Study strengths are the large number of patients and the multistate data from a variety of hospitals gathered during regular care delivery rather than a clinical trial. A weakness includes outcome assessment by clinical features rather than formal scales such as the mRS score. However, it has been shown that discharge destination could act as a surrogate for mRS score and have high predictive values of determining rates of death and disability.14 Baseline NIHSS scores were only recorded in 55.2% of patients in our cohort, which causes difficulties in ascertaining baseline disability in a minority of patients; however, the rate of reporting NIHSS scores in our cohort continued to increase substantially over time.
Conclusion
We conclude that guideline recommendations on IV reperfusion after AIS in an expanded time window are slowly being adopted into community practice.
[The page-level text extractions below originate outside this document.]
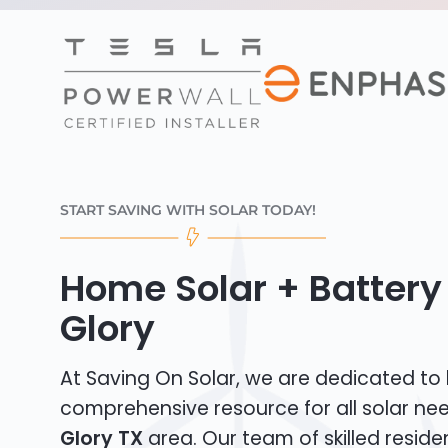
START SAVING WITH SOLAR TODAY!
Home Solar + Battery 
Glory
At Saving On Solar, we are dedicated to
comprehensive resource for all solar ne
Glory TX
area. Our team of skilled residen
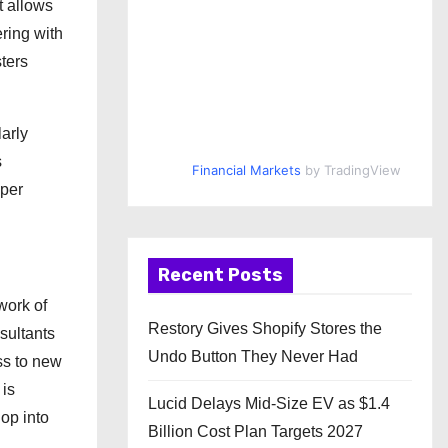
t allows
ering with
sters
larly
s
Financial Markets
by TradingView
oper
Recent Posts
work of
Restory Gives Shopify Stores the
sultants
Undo Button They Never Had
ss to new
 is
Lucid Delays Mid-Size EV as $1.4
op into
Billion Cost Plan Targets 2027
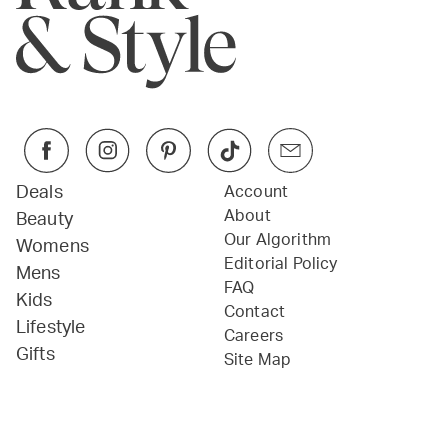
Deals
Account
About
Beauty
Our Algorithm
Womens
Editorial Policy
Mens
FAQ
Kids
Contact
Lifestyle
Careers
Gifts
Site Map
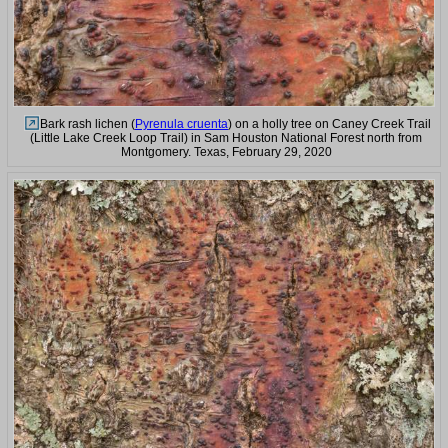
Bark rash lichen (
Pyrenula cruenta
) on a holly tree on Caney Creek Trail
(Little Lake Creek Loop Trail) in Sam Houston National Forest north from
Montgomery. Texas, February 29, 2020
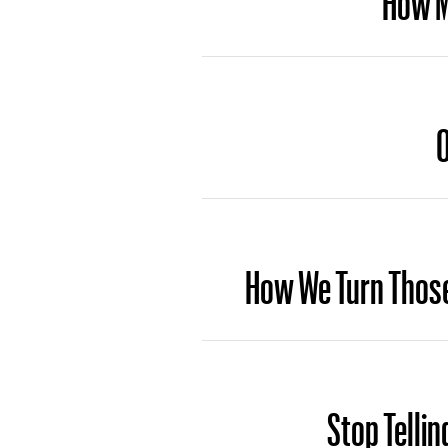
O
How We Turn Those
Stop Tellin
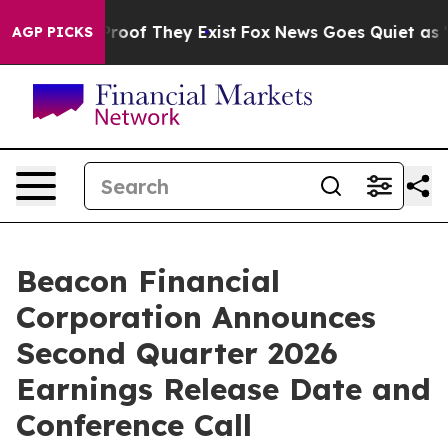
Offers no Proof They Exist
Fox News Goes Quiet as 'Mag
AGP PICKS
Beacon Financial
Corporation Announces
Second Quarter 2026
Earnings Release Date and
Conference Call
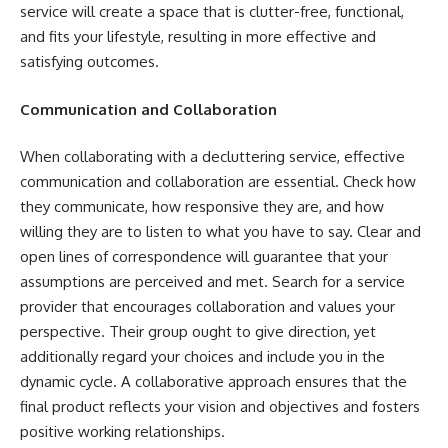
service will create a space that is clutter-free, functional,
and fits your lifestyle, resulting in more effective and
satisfying outcomes.
Communication and Collaboration
When collaborating with a decluttering service, effective
communication and collaboration are essential. Check how
they communicate, how responsive they are, and how
willing they are to listen to what you have to say. Clear and
open lines of correspondence will guarantee that your
assumptions are perceived and met. Search for a service
provider that encourages collaboration and values your
perspective. Their group ought to give direction, yet
additionally regard your choices and include you in the
dynamic cycle. A collaborative approach ensures that the
final product reflects your vision and objectives and fosters
positive working relationships.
The rates of thrombolysis in the original ≤3 hours window did not decrease in response to the recommended time window expansion. The increased IV use has coincided with increased rates of IA reperfusion. Future studies can examine further trends in IV and IA treatments for AIS now that recent studies have shown nonsuperiority of IA therapies to traditional interventions.
Acknowledgments
This work was supported by the Minnesota Stroke Registry, part of the Paul Coverdell National Acute Stroke Registry: Centers for Disease Control and Prevention U58 DP000857 and Institutional Review Board 0803E29268. K.L. has been supported by National Institutes of Health grant K23NS051377.
The findings and conclusions in this report are those of the authors and do not necessarily represent the official position of the Centers for Disease Control and Prevention.
Footnotes
The authors do not report any conflicts of interest for this article.